Early Treatment with Empagliflozin and GABA Improves β-Cell Mass and Glucose Tolerance in Streptozotocin-Treated Mice

Abstract EN

While the autoimmune character of T1D (type 1 diabetes) is being challenged, it is currently recognized that inflammation plays a key role in its development.

We hypothesized that glucotoxicity could contribute to β-cell mass destruction through participation in islet inflammation.

We evaluated the potential of empagliflozin (EMPA) and GABA (gamma-aminobutyric acid) to protect β-cell mass against glucotoxicity and to increase β-cell mass after diagnosis of T1D.

Empagliflozin is a SGLT2 (sodium-dependent glucose cotransporter) inhibitor which thereby blocks glucose recapture by the kidney and promotes glucose excretion in urine.

GABA is an inhibitory neurotransmitter, which stimulates α-to-β cell transdifferentiation.
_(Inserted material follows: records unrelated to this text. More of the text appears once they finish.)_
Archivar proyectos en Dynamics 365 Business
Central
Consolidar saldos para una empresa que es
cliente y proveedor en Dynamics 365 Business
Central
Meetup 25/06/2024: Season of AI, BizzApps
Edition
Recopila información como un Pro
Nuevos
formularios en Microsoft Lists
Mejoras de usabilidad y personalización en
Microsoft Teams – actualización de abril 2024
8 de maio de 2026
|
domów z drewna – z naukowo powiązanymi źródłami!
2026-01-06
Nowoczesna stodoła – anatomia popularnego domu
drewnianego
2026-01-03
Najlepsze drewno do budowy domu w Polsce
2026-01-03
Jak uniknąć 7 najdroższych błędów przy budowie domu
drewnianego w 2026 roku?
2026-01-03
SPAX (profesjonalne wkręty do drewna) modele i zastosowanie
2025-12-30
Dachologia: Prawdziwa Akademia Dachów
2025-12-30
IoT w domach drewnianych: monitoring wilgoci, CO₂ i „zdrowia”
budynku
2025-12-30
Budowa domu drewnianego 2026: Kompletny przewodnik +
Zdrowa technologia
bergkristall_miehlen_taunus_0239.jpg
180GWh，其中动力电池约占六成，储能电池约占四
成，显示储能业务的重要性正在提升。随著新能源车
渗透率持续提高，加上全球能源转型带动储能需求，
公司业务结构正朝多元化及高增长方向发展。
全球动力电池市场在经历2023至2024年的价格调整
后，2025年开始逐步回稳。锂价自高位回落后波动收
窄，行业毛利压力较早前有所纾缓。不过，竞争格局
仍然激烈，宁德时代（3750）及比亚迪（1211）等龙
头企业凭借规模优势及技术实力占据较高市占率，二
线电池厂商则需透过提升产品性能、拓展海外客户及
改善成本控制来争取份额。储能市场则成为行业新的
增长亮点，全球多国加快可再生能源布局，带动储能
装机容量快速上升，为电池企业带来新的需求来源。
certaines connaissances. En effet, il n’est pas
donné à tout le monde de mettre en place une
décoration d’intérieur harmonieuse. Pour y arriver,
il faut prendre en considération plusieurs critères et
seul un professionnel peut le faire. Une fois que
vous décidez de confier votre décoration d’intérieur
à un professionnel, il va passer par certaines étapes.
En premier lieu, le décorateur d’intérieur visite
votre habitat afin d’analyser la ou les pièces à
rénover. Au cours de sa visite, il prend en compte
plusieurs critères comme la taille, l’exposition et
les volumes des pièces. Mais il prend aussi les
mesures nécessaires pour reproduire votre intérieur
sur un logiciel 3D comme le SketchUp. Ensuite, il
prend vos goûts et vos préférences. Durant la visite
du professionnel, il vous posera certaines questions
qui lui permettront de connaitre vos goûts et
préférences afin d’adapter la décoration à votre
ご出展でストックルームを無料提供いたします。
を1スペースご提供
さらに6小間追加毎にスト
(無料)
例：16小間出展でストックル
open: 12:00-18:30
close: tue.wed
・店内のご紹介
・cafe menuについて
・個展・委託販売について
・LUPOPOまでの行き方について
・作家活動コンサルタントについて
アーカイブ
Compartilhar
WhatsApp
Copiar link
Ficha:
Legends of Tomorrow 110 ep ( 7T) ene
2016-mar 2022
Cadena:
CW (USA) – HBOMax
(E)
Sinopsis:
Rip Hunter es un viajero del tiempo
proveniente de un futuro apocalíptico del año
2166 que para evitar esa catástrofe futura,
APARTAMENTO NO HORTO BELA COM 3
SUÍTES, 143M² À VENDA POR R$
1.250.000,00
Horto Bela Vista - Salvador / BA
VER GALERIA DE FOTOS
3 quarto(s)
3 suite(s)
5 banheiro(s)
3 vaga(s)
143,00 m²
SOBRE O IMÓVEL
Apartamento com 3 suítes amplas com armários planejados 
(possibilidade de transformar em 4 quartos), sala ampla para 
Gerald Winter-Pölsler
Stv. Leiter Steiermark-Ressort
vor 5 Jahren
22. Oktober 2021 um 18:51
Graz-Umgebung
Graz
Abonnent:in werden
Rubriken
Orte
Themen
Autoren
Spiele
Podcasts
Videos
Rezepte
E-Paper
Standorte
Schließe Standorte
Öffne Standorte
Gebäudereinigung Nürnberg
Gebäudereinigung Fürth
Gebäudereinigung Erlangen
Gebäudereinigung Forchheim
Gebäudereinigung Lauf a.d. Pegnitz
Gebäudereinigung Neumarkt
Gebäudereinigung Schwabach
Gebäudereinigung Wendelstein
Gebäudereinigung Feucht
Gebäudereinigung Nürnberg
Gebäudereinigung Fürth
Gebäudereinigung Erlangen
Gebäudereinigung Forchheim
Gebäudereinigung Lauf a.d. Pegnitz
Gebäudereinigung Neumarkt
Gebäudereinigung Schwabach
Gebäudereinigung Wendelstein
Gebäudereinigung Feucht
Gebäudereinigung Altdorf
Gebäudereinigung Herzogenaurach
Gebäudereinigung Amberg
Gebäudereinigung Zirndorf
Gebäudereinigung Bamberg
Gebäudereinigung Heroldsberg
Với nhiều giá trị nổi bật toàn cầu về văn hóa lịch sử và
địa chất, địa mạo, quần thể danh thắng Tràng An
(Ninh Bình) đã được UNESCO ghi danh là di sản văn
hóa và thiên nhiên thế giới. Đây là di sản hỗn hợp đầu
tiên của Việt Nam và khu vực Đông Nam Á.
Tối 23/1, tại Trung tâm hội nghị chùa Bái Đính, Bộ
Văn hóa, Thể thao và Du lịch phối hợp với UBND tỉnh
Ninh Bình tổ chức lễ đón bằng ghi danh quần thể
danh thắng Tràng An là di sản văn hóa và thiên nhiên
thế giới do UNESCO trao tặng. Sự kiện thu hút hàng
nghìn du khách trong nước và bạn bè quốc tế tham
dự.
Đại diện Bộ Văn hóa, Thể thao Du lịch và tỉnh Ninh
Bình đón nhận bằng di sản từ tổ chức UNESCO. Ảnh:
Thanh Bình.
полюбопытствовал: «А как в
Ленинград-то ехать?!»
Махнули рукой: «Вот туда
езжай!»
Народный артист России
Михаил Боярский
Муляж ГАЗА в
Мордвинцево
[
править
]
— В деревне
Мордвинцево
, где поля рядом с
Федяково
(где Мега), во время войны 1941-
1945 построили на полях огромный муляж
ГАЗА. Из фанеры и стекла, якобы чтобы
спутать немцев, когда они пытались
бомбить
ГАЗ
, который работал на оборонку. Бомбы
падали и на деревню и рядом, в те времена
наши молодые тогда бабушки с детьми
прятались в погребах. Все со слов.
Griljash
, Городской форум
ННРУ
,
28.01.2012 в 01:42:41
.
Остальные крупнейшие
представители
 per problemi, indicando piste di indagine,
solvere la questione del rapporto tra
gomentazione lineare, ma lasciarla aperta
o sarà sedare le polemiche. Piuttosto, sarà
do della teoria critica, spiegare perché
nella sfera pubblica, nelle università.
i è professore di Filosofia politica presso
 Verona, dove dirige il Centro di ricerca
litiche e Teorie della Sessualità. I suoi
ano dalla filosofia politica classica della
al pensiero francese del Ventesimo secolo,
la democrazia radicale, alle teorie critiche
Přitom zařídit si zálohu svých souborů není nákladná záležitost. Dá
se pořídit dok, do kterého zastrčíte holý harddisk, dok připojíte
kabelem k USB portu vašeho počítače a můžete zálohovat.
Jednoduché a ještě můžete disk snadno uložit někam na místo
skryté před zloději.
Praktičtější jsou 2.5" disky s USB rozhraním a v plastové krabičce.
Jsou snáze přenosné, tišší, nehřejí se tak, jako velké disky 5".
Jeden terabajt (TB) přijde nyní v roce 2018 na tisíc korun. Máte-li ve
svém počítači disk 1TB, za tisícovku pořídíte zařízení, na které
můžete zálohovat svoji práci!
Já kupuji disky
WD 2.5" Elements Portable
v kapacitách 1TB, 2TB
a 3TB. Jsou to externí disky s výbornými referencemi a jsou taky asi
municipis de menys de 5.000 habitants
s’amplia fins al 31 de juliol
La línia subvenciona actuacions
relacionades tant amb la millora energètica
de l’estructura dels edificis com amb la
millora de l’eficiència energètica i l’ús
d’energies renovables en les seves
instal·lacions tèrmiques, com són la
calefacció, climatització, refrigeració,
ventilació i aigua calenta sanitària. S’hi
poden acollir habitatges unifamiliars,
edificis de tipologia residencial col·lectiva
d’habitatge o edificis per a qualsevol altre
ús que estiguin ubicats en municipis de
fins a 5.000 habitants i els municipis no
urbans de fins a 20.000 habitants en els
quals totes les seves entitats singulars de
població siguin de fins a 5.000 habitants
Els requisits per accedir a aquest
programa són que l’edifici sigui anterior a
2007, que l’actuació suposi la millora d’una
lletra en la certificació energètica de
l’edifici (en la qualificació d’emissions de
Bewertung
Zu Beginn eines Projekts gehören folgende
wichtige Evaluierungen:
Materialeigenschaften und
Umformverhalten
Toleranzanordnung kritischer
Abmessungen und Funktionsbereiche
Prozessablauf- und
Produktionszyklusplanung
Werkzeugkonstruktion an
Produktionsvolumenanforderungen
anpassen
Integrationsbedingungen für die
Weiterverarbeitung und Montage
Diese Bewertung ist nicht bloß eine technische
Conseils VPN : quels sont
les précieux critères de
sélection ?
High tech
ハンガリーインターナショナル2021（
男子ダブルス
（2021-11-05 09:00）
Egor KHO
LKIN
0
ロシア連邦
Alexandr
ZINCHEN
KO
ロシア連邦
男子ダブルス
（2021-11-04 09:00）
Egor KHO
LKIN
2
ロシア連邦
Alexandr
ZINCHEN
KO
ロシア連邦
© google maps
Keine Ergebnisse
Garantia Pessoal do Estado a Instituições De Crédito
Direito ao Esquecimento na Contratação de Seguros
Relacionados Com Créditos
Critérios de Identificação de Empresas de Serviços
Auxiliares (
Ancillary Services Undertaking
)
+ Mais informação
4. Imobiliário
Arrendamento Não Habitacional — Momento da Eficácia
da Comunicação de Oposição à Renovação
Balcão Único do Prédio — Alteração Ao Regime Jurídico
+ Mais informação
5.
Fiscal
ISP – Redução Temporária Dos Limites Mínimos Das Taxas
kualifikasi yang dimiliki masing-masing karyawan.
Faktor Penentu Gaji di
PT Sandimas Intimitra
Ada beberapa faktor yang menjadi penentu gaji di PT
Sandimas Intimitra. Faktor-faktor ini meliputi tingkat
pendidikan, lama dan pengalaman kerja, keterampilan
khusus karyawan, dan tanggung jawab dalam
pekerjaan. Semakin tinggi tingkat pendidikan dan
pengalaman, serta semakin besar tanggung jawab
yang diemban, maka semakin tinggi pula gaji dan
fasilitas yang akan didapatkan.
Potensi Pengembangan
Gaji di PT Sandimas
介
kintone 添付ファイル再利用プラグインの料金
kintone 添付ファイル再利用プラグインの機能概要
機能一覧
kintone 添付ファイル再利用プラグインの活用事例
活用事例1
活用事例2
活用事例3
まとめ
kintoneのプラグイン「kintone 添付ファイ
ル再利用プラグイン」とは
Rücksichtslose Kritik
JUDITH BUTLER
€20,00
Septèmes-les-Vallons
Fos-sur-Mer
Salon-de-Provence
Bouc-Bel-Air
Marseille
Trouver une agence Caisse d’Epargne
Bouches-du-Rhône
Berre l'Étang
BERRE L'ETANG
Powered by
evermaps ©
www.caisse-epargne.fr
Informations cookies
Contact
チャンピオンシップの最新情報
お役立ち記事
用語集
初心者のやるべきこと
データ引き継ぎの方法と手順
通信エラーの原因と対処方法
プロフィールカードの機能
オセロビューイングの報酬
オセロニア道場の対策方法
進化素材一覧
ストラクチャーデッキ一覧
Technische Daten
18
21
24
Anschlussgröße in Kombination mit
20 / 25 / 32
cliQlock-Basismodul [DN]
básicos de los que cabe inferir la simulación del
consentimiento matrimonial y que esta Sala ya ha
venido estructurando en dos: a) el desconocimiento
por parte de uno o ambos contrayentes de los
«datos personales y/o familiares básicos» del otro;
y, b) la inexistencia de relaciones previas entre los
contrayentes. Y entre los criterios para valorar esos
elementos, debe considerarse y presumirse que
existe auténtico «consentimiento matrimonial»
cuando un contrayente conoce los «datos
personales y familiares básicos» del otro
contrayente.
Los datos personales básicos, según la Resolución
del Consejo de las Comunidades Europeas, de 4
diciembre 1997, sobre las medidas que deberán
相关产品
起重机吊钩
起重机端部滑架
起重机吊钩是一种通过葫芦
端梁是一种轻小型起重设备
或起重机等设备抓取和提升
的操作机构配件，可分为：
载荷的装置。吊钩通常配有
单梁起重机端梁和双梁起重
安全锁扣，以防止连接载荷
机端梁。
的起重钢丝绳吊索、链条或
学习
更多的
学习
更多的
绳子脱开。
In streptozotocin-treated mice, empagliflozin and/or GABA were delivered for a period of five days or three weeks.

As compared to untreated T1D mice, EMPA-treated T1D mice had decreased FFA (free fatty acid) levels and improved glucose homeostasis.

EMPA-treated T1D mice had higher islet density, with preserved architecture, compared to T1D mice, and EMPA-treated T1D mice also differed from T1D mice by the total absence of immune cell infiltration within islets.

Islets from EMPA-treated mice were also less subjected to ER (endoplasmic reticulum) stress and inflammation, as shown by qPCR analysis.

Glucose homeostasis parameters and islet area/pancreas area ratio improved, as compared to diabetic controls, when T1D mice were treated for three weeks with GABA and EMPA.

T1D EMPA+GABA mice had higher glucagon levels than T1D mice, without modifications of glucagon area/islet area ratios.

In conclusion, empagliflozin and GABA, used in monotherapy in streptozotocin-induced diabetic mice, have positive effects on β-cell mass preservation or proliferation through an indirect effect on islet cell inflammation and ER stress.

Further research is mandatory to evaluate whether empagliflozin and GABA may be a potential therapeutic target for the protection of β-cell mass after new-onset T1D.